CFR: The Unlikely Biden-Trump Throughline on Cuba

In a blog post for the Council of Foreign Relations, Will Freeman analyzes President Trump’s June 30 presidential memorandum on Cuba policy, arguing that despite tough rhetoric, it represents more continuity than change from previous administrations. Freeman traces remarkable consistency across Trump’s first term, Biden’s presidency, and Trump’s return – all maintaining the embargo while making limited accommodations for Cuba’s private sector.
The most significant departure under Trump II concerns Cuban immigration rather than foreign policy. Trump ended Biden’s humanitarian parole program that legally admitted over 100,000 Cubans, pushing newly resettled Cubans into undocumented status. The June memo appears designed to appease alienated Cuban-American supporters through “ideological signaling.”
Freeman identifies Cuba’s military-controlled conglomerate GAESA as central to the regime’s economic power, capturing a significant share of foreign investment and hard currency.
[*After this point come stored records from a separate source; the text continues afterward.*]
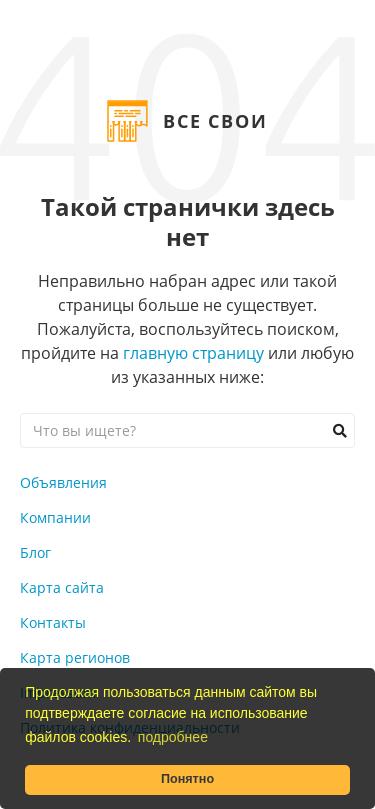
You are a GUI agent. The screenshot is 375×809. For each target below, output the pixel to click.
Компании (55, 517)
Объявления (63, 482)
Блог (35, 552)
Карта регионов (75, 657)
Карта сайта (62, 587)
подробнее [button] (173, 737)
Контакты (53, 622)
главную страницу (193, 353)
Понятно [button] (187, 779)
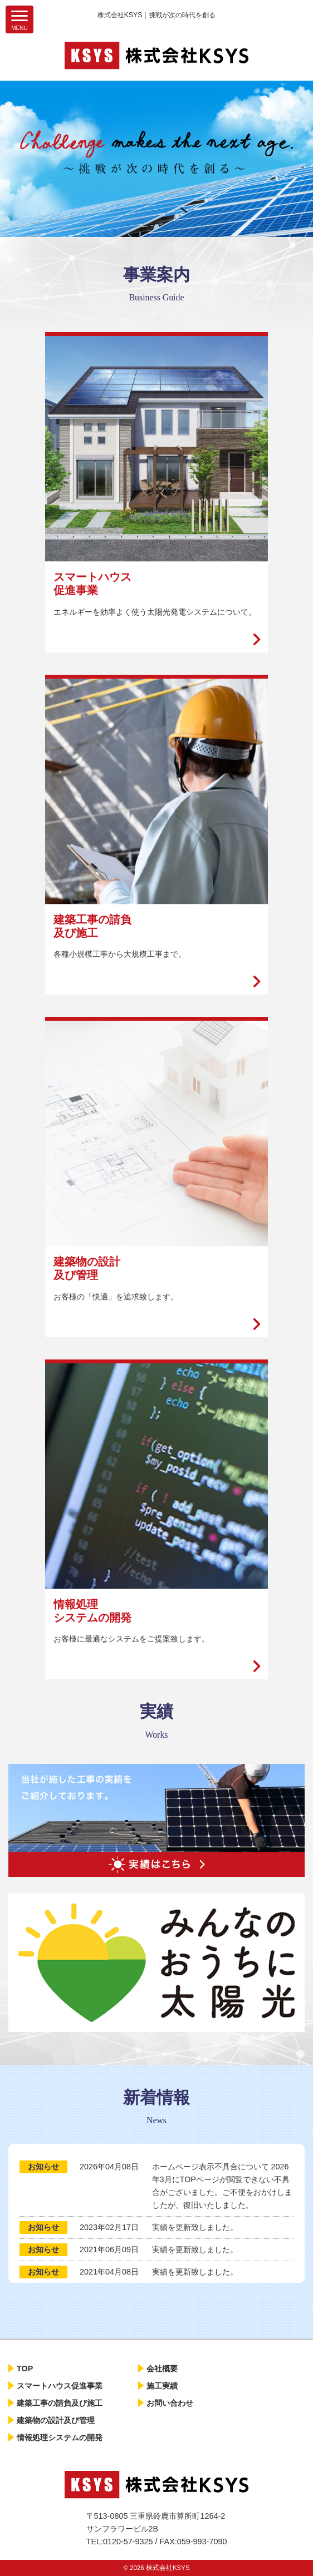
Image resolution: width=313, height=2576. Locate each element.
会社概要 (162, 2368)
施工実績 (162, 2385)
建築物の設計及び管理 (56, 2420)
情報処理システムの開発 (59, 2437)
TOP (25, 2368)
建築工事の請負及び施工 (59, 2403)
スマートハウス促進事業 (59, 2385)
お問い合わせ (169, 2403)
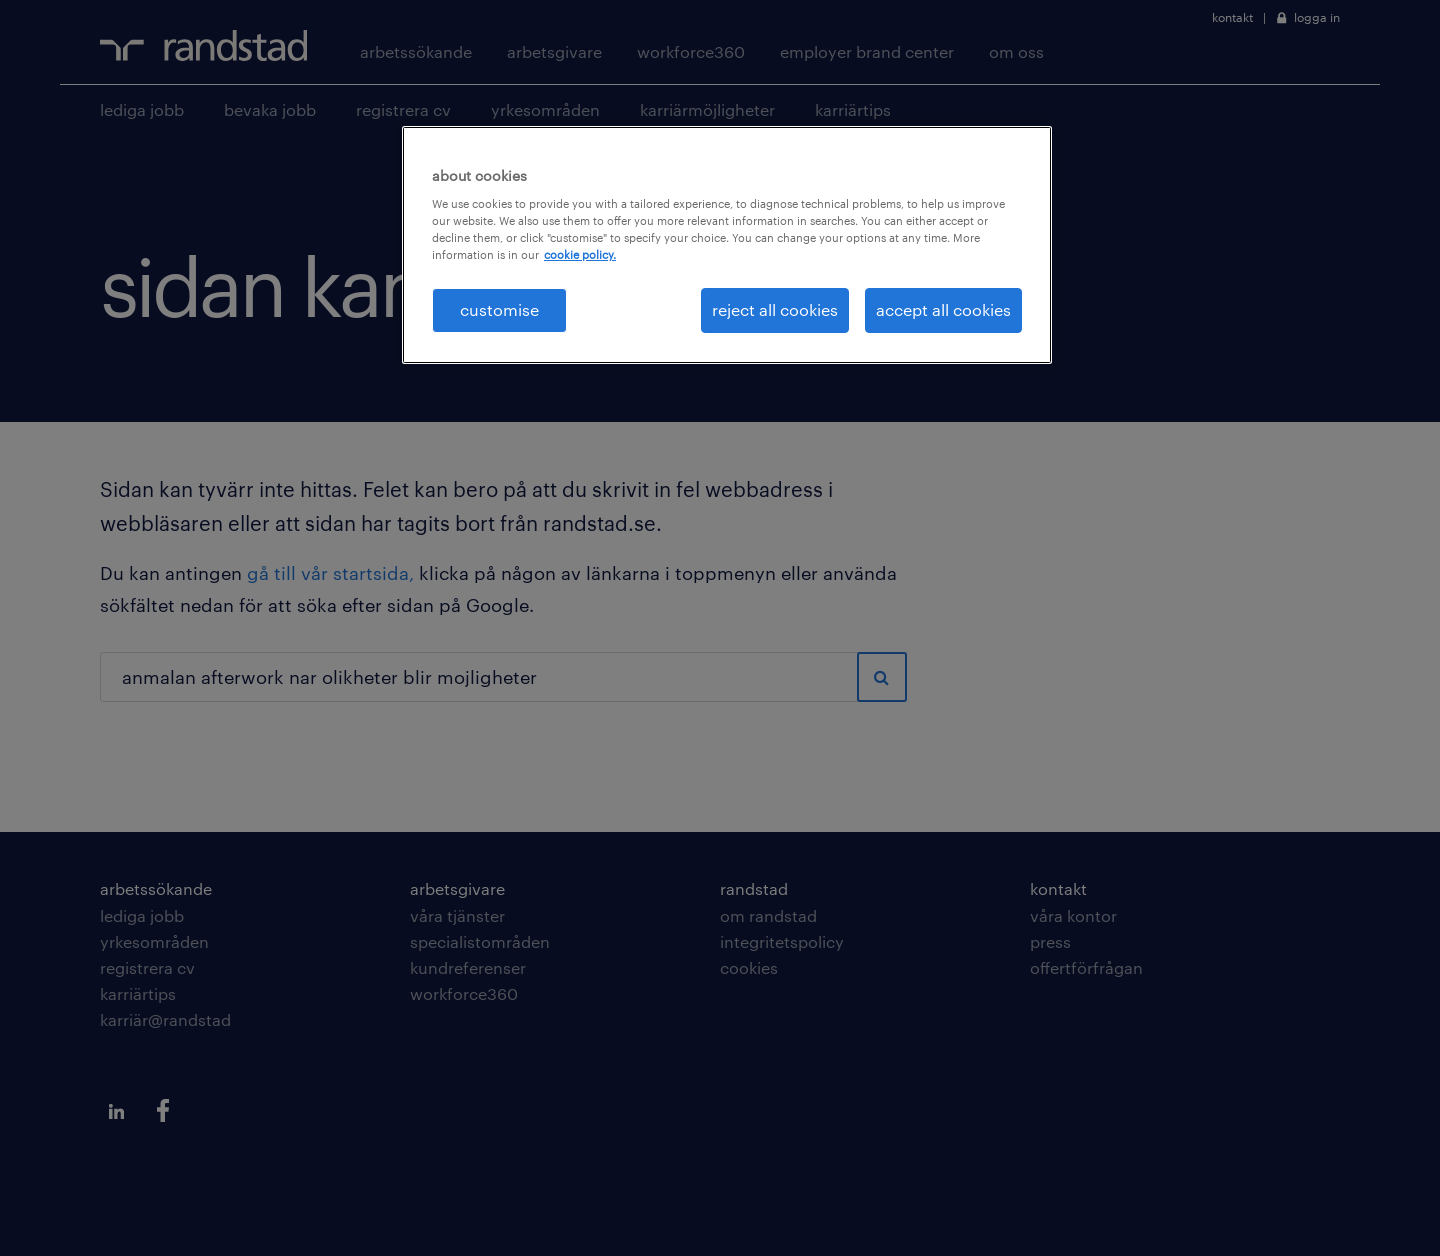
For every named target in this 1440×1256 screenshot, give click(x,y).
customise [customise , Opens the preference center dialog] (499, 309)
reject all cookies (775, 309)
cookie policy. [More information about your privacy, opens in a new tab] (580, 254)
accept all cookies (943, 309)
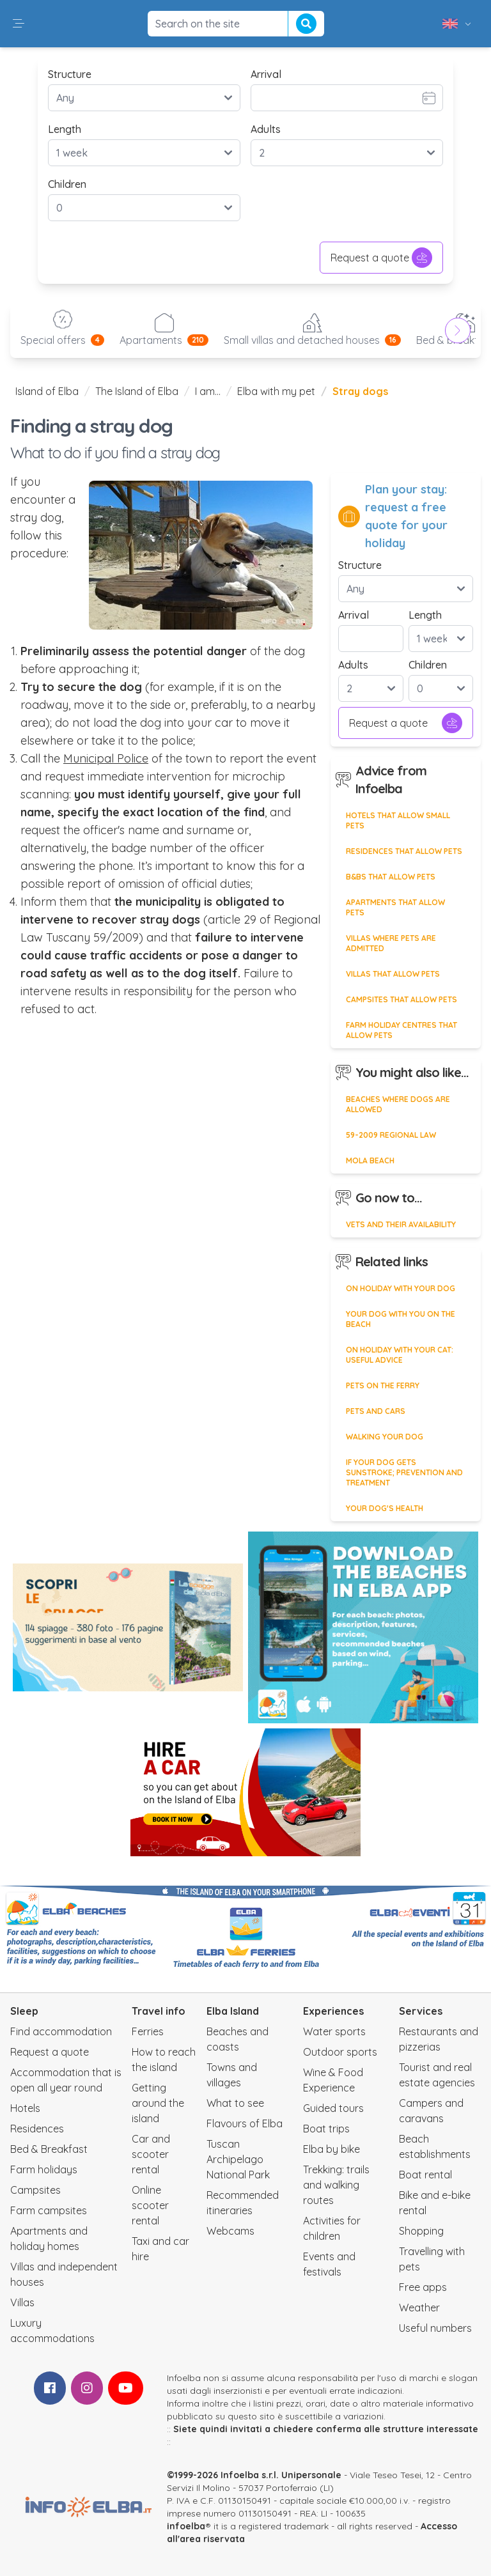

While various factions within Cuba’s communist party debate market reforms as necessary for regime survival, the military faction remains dominant over the struggling private sector.
The key innovation in Trump’s approach involves potential secondary sanctions on foreign companies doing business with GAESA or Cuban military-linked entities, particularly targeting Western firms. However, the author warns these sanctions could deepen Cuba’s economic crisis, drive migration, or inadvertently increase Chinese influence while unlikely to produce political liberalization.
Ricardo Herrero of the Cuba Study Group provides crucial analysis on the practical implications of Trump’s secondary sanctions threat:
“Meliá (a Spanish tourism company that owns over 30 hotels in Cuba and has dealings with GAESA) won’t immediately pull out…but there will be a chilling effect on any new foreign firms looking to do business with GAESA or the Cuban military.”
Herrero explains the evolving business landscape: “For two years, Spanish firms have sought to reduce their direct dealings with Cuban state enterprises, looking instead to partner with private sector companies.” He argues that the Trump administration’s leverage through secondary sanctions threats may encourage more third-country firms to follow this pattern of shifting away from direct state enterprise partnerships toward private sector collaboration.